Embedded Design Handbook

ID 683689
Date 8/28/2023
Public
Document Table of Contents

5.3.4.2.1. Preventing Stalls by the JTAG UART

The JTAG UART behaves differently than a traditional UART. A traditional UART typically transmits serial data regardless of whether or not an external host is listening. If no host reads the serial data, the data is lost. The JTAG UART, on the other hand, writes its transmit data to an output buffer and relies on an external host to read from the buffer to empty it. By default, the JTAG UART driver stalls when the output buffer is full. The driver waits for an external host to read from the output buffer before writing more transmit data. This process prevents the loss of transmit data.

During boot, however, it is possible that no host is connected to the JTAG UART. In this case, no transmit data is read from the JTAG UART output buffer. When the output buffer fills, the printf() function stalls the entire program. This stalling is a problem, because the boot copier must continue bringing up the system regardless of whether an external host has connected to the JTAG UART.

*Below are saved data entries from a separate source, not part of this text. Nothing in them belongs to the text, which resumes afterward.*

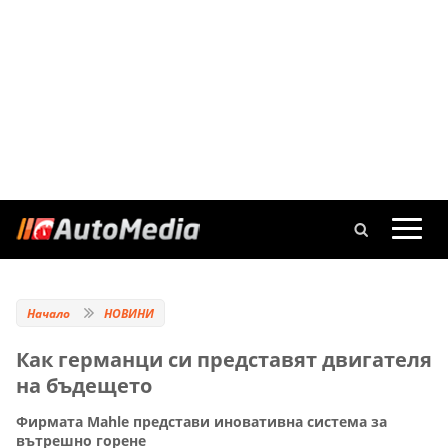
Начало
НОВИНИ
Как германци си представят двигателя
на бъдещето
Фирмата Mahle представи иновативна система за
вътрешно горене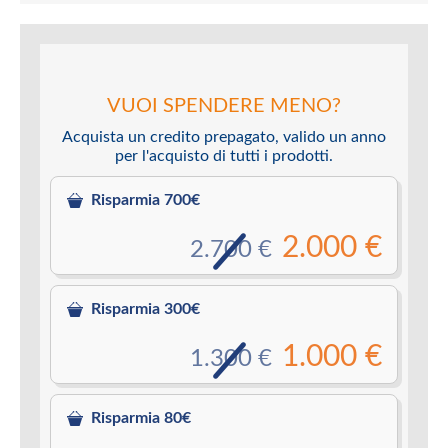
VUOI SPENDERE MENO?
Acquista un credito prepagato, valido un anno
per l'acquisto di tutti i prodotti.
Risparmia 700€
2.000 €
2.700 €
Risparmia 300€
1.000 €
1.300 €
Risparmia 80€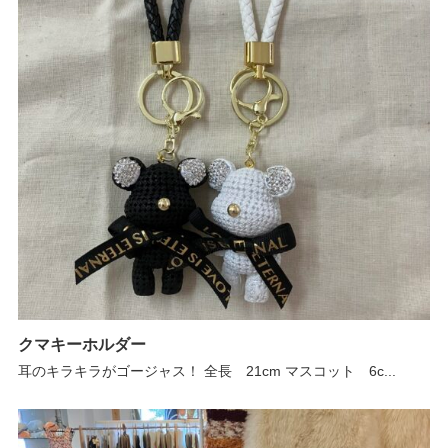
クマキーホルダー
耳のキラキラがゴージャス！ 全長 21cm マスコット 6c...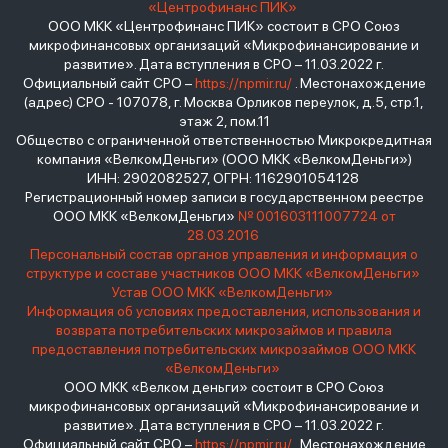
«Центрофинанс ПИК»
ООО МКК «Центрофинанс ПИК» состоит в СРО Союз
микрофинансовых организаций «Микрофинансирование и
развитие». Дата вступления в СРО – 11.03.2022 г.
Официальный сайт СРО –
https://npmir.ru/
. Местонахождение
(адрес) СРО - 107078, г. Москва Орликов переулок, д.5, стр.1,
этаж 2, пом.11
Общество с ограниченной ответственностью Микрокредитная
компания «ВелкомДеньги» (ООО МКК «ВелкомДеньги»)
ИНН: 2902082527, ОГРН: 1162901054128
Регистрационный номер записи в государственном реестре
ООО МКК «ВелкомДеньги»
№ 001603111007724 от
28.03.2016
Персональный состав органов управления и информация о
структуре и составе участников ООО МКК «ВелкомДеньги»
Устав ООО МКК «ВелкомДеньги»
Информация об условиях предоставления, использования и
возврата потребительских микрозаймов и правила
предоставления потребительских микрозаймов ООО МКК
«ВелкомДеньги»
ООО МКК «Велком деньги» состоит в СРО Союз
микрофинансовых организаций «Микрофинансирование и
развитие». Дата вступления в СРО – 11.03.2022 г.
Официальный сайт СРО –
https://npmir.ru/
. Местонахождение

To avoid this problem, the advanced boot copier example implements its own printing routine, called my_jtag_write(). This routine includes a user-adjustable timeout feature that allows the JTAG UART to stall the program for a limited timeout period. After the timeout period expires, the program continues without printing any more output to the JTAG UART. Using this routine instead of printf() prevents the boot copier from stalling if no host is connected to the JTAG UART.